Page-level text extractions
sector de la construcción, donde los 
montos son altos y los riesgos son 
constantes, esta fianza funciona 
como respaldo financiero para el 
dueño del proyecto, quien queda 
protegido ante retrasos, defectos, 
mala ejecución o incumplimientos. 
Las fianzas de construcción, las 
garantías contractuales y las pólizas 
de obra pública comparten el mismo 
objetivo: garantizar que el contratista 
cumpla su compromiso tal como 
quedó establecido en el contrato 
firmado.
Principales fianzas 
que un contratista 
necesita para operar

==

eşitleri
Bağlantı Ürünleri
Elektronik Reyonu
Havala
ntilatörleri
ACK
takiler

==

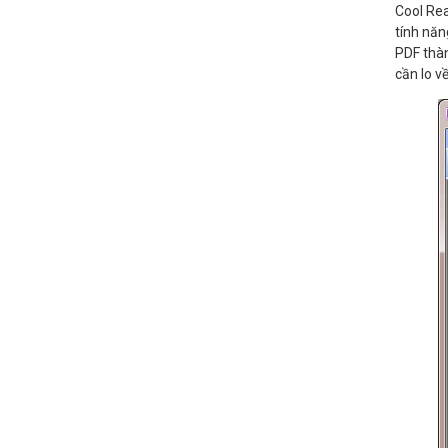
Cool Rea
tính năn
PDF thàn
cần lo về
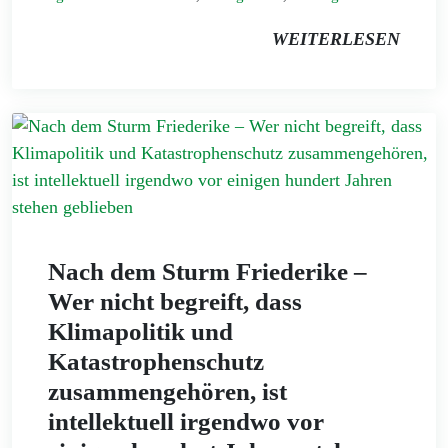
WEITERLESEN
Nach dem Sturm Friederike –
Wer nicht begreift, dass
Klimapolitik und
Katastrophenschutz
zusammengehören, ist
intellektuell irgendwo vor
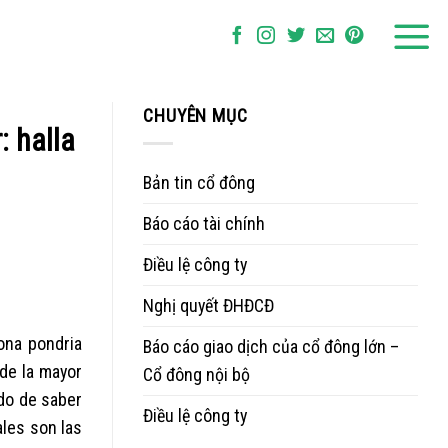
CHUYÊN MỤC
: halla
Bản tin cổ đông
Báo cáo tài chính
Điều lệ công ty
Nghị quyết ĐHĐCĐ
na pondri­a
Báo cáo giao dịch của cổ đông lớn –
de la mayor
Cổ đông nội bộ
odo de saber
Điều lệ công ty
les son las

YOUR GOAL:
Search the entries above for the string "fianzas", and report each line where it occurs.

ANSWER SECTION:
Las fianzas de construcción, las 
Principales fianzas 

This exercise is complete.